### ACTIVITY
Exactly as written, copy the lines of the data below from the first through the one containing "machen, wenn du Zahlungen im Ausland tätigst.".

Page-level text extractions:
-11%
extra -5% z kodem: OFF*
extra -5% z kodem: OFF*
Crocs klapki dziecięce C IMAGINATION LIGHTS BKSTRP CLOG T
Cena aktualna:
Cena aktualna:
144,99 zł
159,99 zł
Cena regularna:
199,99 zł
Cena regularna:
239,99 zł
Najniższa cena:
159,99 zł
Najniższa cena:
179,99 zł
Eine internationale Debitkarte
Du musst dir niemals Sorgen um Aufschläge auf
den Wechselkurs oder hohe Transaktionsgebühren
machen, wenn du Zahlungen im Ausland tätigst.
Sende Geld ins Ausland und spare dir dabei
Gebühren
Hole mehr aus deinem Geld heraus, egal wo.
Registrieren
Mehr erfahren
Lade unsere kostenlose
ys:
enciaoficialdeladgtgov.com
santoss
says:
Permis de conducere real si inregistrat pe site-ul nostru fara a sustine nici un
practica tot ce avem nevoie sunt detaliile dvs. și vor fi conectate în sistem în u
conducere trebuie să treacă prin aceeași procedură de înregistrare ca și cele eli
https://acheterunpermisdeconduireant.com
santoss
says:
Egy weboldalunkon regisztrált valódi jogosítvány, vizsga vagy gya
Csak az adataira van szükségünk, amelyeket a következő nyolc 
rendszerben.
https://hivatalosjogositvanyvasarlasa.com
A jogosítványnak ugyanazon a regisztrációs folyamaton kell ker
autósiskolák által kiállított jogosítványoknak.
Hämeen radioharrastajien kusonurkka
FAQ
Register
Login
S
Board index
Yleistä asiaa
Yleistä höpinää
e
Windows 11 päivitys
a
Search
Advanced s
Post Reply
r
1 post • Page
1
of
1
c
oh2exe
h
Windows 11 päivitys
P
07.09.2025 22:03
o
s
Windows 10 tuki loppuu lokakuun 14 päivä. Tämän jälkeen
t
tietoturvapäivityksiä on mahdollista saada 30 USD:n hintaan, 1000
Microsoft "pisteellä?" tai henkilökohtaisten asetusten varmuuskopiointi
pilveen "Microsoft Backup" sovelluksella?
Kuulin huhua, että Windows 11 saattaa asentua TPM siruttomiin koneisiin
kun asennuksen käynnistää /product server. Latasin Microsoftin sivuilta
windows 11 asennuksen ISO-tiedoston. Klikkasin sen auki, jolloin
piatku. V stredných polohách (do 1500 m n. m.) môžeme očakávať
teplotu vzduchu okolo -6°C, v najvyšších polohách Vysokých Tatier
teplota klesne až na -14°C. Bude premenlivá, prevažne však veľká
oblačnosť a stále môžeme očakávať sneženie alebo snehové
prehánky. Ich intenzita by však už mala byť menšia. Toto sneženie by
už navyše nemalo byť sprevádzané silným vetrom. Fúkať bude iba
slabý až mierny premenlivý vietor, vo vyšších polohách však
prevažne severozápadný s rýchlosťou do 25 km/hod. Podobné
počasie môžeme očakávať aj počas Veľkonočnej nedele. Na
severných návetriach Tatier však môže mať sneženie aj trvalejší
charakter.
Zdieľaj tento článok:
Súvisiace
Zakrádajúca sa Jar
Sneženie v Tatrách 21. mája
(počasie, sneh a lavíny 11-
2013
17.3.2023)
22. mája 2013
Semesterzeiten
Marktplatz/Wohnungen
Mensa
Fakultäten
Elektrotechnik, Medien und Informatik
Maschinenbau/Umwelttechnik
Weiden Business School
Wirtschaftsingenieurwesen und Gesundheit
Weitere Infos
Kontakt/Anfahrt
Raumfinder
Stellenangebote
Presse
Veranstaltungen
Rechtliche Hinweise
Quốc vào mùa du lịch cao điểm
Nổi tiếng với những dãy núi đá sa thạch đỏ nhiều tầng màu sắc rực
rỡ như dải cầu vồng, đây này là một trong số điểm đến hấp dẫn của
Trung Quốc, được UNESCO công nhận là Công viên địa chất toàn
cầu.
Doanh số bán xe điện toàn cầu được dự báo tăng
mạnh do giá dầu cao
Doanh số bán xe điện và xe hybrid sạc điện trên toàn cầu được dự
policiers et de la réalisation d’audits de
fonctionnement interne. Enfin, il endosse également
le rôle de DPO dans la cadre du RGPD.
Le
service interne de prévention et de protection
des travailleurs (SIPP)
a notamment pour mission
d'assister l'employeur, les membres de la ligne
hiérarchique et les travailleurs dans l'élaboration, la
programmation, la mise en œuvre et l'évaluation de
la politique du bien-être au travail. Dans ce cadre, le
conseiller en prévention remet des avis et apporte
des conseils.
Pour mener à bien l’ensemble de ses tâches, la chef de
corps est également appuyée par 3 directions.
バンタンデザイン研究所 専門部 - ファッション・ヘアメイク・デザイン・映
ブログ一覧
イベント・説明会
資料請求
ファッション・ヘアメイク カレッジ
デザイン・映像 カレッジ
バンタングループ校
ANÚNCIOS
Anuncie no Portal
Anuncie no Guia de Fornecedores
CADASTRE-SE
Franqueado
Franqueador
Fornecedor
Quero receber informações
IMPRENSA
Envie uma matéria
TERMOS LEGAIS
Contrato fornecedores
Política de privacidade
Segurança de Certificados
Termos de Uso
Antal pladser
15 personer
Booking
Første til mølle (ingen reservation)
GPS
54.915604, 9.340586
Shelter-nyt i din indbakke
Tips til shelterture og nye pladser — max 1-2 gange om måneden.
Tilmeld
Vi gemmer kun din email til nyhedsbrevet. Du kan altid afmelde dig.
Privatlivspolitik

### REPLY
-11%
extra -5% z kodem: OFF*
extra -5% z kodem: OFF*
Crocs klapki dziecięce C IMAGINATION LIGHTS BKSTRP CLOG T
Cena aktualna:
Cena aktualna:
144,99 zł
159,99 zł
Cena regularna:
199,99 zł
Cena regularna:
239,99 zł
Najniższa cena:
159,99 zł
Najniższa cena:
179,99 zł
Eine internationale Debitkarte
Du musst dir niemals Sorgen um Aufschläge auf
den Wechselkurs oder hohe Transaktionsgebühren
machen, wenn du Zahlungen im Ausland tätigst.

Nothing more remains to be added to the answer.